[cfe-dev] [llvm-dev] put "str" in __attribute__((annotate("str"))) to dwarf

Adrian Prantl via cfe-dev cfe-dev at lists.llvm.org
Wed Jun 16 09:43:20 PDT 2021



> On Jun 14, 2021, at 6:44 PM, David Blaikie via llvm-dev <llvm-dev at lists.llvm.org> wrote:
> 
> 
> 
> On Mon, Jun 14, 2021 at 4:54 PM David Rector <davrecthreads at gmail.com <mailto:davrecthreads at gmail.com>> wrote:
> 
> 
>> On Jun 14, 2021, at 5:33 PM, Y Song via cfe-dev <cfe-dev at lists.llvm.org <mailto:cfe-dev at lists.llvm.org>> wrote:
>> 
>> On Mon, Jun 14, 2021 at 1:25 PM David Blaikie <dblaikie at gmail.com <mailto:dblaikie at gmail.com>> wrote:
>>> 
>>> 
>>> 
>>> On Mon, Jun 14, 2021 at 12:25 PM Y Song <ys114321 at gmail.com <mailto:ys114321 at gmail.com>> wrote:
>>>> 
>>>> On Fri, Jun 11, 2021 at 9:59 AM Alexei Starovoitov
>>>> <alexei.starovoitov at gmail.com <mailto:alexei.starovoitov at gmail.com>> wrote:
>>>>> 
>>>>> On Fri, Jun 11, 2021 at 07:17:32AM -0400, Aaron Ballman wrote:
>>>>>> On Thu, Jun 10, 2021 at 8:47 PM Alexei Starovoitov
>>>>>> <alexei.starovoitov at gmail.com <mailto:alexei.starovoitov at gmail.com>> wrote:
>>>>>>> 
>>>>>>> On Thu, Jun 10, 2021 at 12:42 PM David Blaikie <dblaikie at gmail.com <mailto:dblaikie at gmail.com>> wrote:
>>>>>>>> 
>>>>>>>>>> 
>>>>>>>>>> 
>>>>>>>>>> Any suggestions/preferences for the spelling, Aaron?
>>>>>>>>> 
>>>>>>>>> I don't know this domain particularly well, so takes these suggestions
>>>>>>>>> with a giant grain of salt:
>>>>>>>>> 
>>>>>>>>> If the concept is specific to DWARF and you don't think it'll need to
>>>>>>>>> extend into other debug formats, you could go with `dwarf_annotate`.
>>>>>>>>> If it's not really a DWARF thing but is more about B[P|T]F, then
>>>>>>>>> `btf_annotate`  or `bpf_annotate` could work, but those may be a bit
>>>>>>>>> mysterious to folks outside of the domain.

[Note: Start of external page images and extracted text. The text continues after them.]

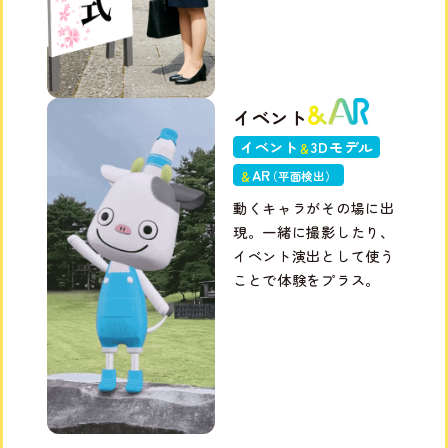
イベント
イベント
3Dモデル
＆
A
R
＆
（平面検出
）
動くキャラがその場に出
現。一緒に撮影したり、
イベント演出として使う
ことで体験をプラス。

If it's a generic debug
>>>>>>>>> info concept, probably `debug_info_annotate` or something.
>>>>>>>> 
>>>>>>>> 
>>>>>>>> Arguably it can/could be a generic debug info or dwarf thing, but for now we don't have any use for it other than to squirrel info along to BTF/BPF so I'm on the fence about which prefix to use exactly
>>>>>>>> 
>>>>>>> 
>>>>>>> A bit more bike shedding colors...
>>>>>>> 
>>>>>>> The __rcu and __user annations might be used by the clang itself eventually.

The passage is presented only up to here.